RG-SCC showed a comparable AUC as an indicator of model quality, but to a significantly lower PPV compared to RGtreat-SC/SL. The reason for this is that, whereas clinical symptoms were present at one time during pre-treatment, a SCC of > 100,000 and thus a risk after MR is not necessarily associated with clinical symptoms, and therefore no treatment is performed. Thus, the limitation to this risk group and the application of the classification algorithms would not lead to any added value other than the animal listings themselves, which are conspicuous in the context of MR with regard to udder health.
4.2.3. Classification of Cows in Early Lactation (RGtime-100)

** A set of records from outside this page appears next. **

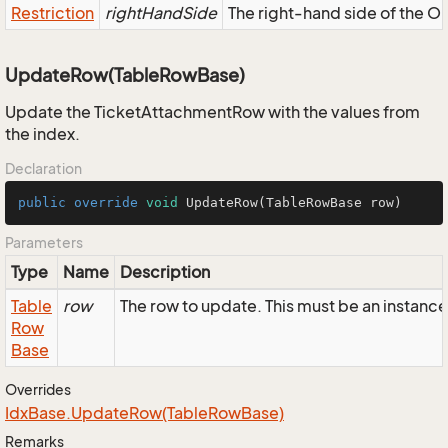
Restriction
rightHandSide
The right-hand side of the OR,
UpdateRow(TableRowBase)
Update the TicketAttachmentRow with the values from
the index.
Declaration
public
override
void
UpdateRow
(TableRowBase row)
Parameters
Type
Name
Description
Table
row
The row to update. This must be an instan
Row
Base
Overrides
Idx
Base.
Update
Row(Table
Row
Base)
Remarks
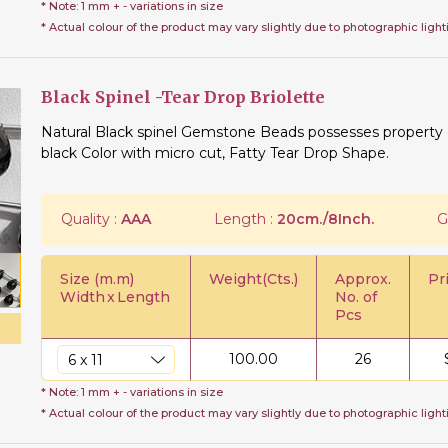
* Note: 1 mm + - variations in size
* Actual colour of the product may vary slightly due to photographic light
Black Spinel -Tear Drop Briolette
Natural Black spinel Gemstone Beads possesses property of
black Color with micro cut, Fatty Tear Drop Shape.
Quality :
AAA
Length :
20cm./8Inch.
G
Size (m.m)
Weight(Cts.)
Approx.
Pr
Width
x
Length
No. of
Pcs
100.00
26
* Note: 1 mm + - variations in size
* Actual colour of the product may vary slightly due to photographic light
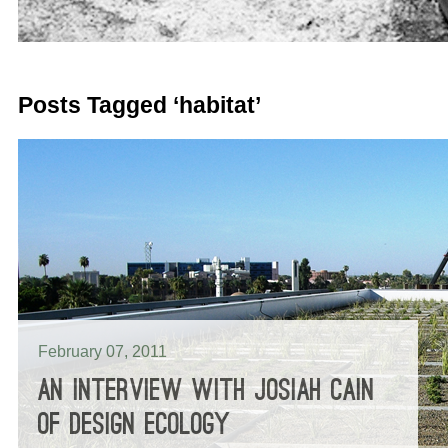
Posts Tagged ‘habitat’
February 07, 2011
AN INTERVIEW WITH JOSIAH CAIN
OF DESIGN ECOLOGY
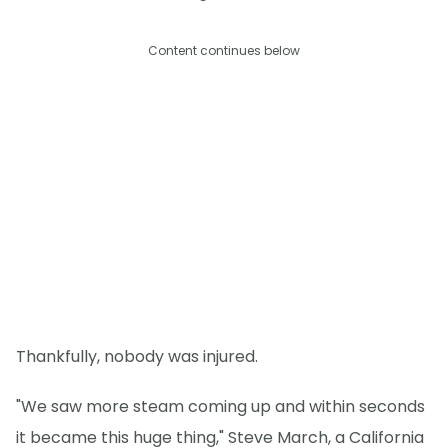
Content continues below
Thankfully, nobody was injured.
"We saw more steam coming up and within seconds
it became this huge thing," Steve March, a California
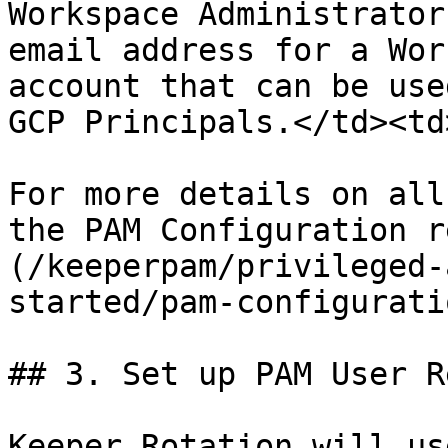
Workspace Administrator
email address for a Wor
account that can be use
GCP Principals.</td><td
For more details on all
the PAM Configuration r
(/keeperpam/privileged-
started/pam-configurati
## 3. Set up PAM User R
Keeper Rotation will us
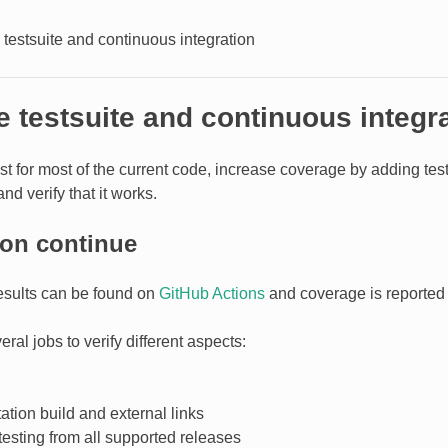
testsuite and continuous integration
 testsuite and continuous integr
ist for most of the current code, increase coverage by adding te
and verify that it works.
ion continue
results can be found on
GitHub Actions
and coverage is reported
ral jobs to verify different aspects:
tion build and external links
testing from all supported releases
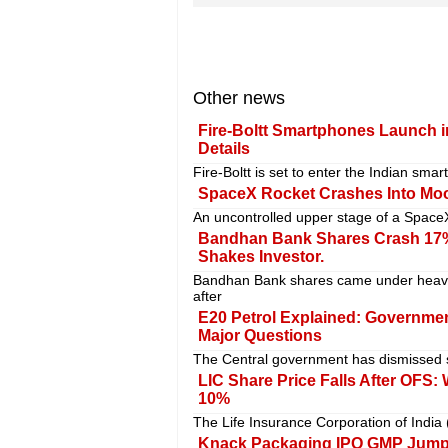
Other news
Fire-Boltt Smartphones Launch in
Details
Fire-Boltt is set to enter the Indian sm
SpaceX Rocket Crashes Into Moo
An uncontrolled upper stage of a SpaceX
Bandhan Bank Shares Crash 17%
Shakes Investor.
Bandhan Bank shares came under heavy
after
E20 Petrol Explained: Government
Major Questions
The Central government has dismissed se
LIC Share Price Falls After OFS:
10%
The Life Insurance Corporation of India 
Knack Packaging IPO GMP Jumps 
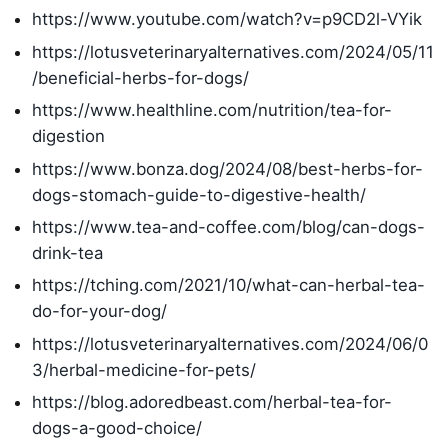
https://www.youtube.com/watch?v=p9CD2l-VYik
https://lotusveterinaryalternatives.com/2024/05/11
/beneficial-herbs-for-dogs/
https://www.healthline.com/nutrition/tea-for-
digestion
https://www.bonza.dog/2024/08/best-herbs-for-
dogs-stomach-guide-to-digestive-health/
https://www.tea-and-coffee.com/blog/can-dogs-
drink-tea
https://tching.com/2021/10/what-can-herbal-tea-
do-for-your-dog/
https://lotusveterinaryalternatives.com/2024/06/0
3/herbal-medicine-for-pets/
https://blog.adoredbeast.com/herbal-tea-for-
dogs-a-good-choice/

Only cow-days within the first 100 DIM were classified as this last risk group. It is known that treatments for mastitis are more common in early lactation [
12,
40]. The study by Hammer et al. [
28] found in 245 cows that the odds ratio in cows over 100 DIM dropped to only 0.3 compared to the reference group between 10 and 20 DIM. However, this odds ratio was also only 0.4 between 30 and 100 DIM. The odds ratio for clinical mastitis decreased after the first month of lactation [
15], but after the first three months (after about 100 DIM) the odds ratio was still 1.9 for primiparous and 3.6 for multiparous cows, compared to lactation month 8 and higher as reference. In terms of lameness treatments, in a study of 2100 cows over three years, these were most common between 61 and 150 DIM and least common between 16 and 60 DIM [
41]. However, these data are from only one farm, so a farm effect cannot be excluded.
In our own study, the restriction only to animals in the first 100 DIM did not lead to an increase in the frequency of occurrence and thus no effect on the PPV. The effects in the quoted studies often reported shorter time windows after calving with higher risk. This was also investigated in our own study (60 DIM) but did not lead to any change in the frequency of treatments. In line with the findings from the other risk groups, this narrowing of the data set also did not lead to any improvement in predictive values or false alarms.